_What you will do:_ Look through the data and write out every line with the word "fabrics" in it.

Extracted page text data:
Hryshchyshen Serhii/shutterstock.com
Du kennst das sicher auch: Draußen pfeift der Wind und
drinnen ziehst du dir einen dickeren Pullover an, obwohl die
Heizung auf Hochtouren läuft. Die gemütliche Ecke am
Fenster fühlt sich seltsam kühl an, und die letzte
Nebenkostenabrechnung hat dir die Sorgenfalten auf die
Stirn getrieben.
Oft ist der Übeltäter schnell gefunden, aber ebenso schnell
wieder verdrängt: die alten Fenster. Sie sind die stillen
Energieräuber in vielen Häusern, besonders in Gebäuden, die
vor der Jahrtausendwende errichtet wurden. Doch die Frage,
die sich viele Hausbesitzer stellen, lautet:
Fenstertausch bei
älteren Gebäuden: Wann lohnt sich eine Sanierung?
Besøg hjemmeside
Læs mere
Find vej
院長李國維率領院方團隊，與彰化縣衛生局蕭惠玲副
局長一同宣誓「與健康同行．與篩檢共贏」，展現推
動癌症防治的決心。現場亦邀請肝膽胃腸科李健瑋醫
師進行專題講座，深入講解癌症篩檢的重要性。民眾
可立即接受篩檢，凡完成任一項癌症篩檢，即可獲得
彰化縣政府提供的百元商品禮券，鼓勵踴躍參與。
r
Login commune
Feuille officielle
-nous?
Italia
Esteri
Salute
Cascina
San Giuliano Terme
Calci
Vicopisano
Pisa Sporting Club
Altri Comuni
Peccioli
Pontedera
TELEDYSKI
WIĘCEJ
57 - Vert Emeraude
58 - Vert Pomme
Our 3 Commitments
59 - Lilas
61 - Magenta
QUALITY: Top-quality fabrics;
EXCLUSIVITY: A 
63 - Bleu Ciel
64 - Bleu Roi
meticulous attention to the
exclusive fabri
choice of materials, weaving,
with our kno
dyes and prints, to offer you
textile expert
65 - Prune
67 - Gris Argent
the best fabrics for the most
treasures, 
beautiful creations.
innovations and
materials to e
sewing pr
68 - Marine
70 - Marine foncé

_Exercise answer:_
QUALITY: Top-quality fabrics;
the best fabrics for the most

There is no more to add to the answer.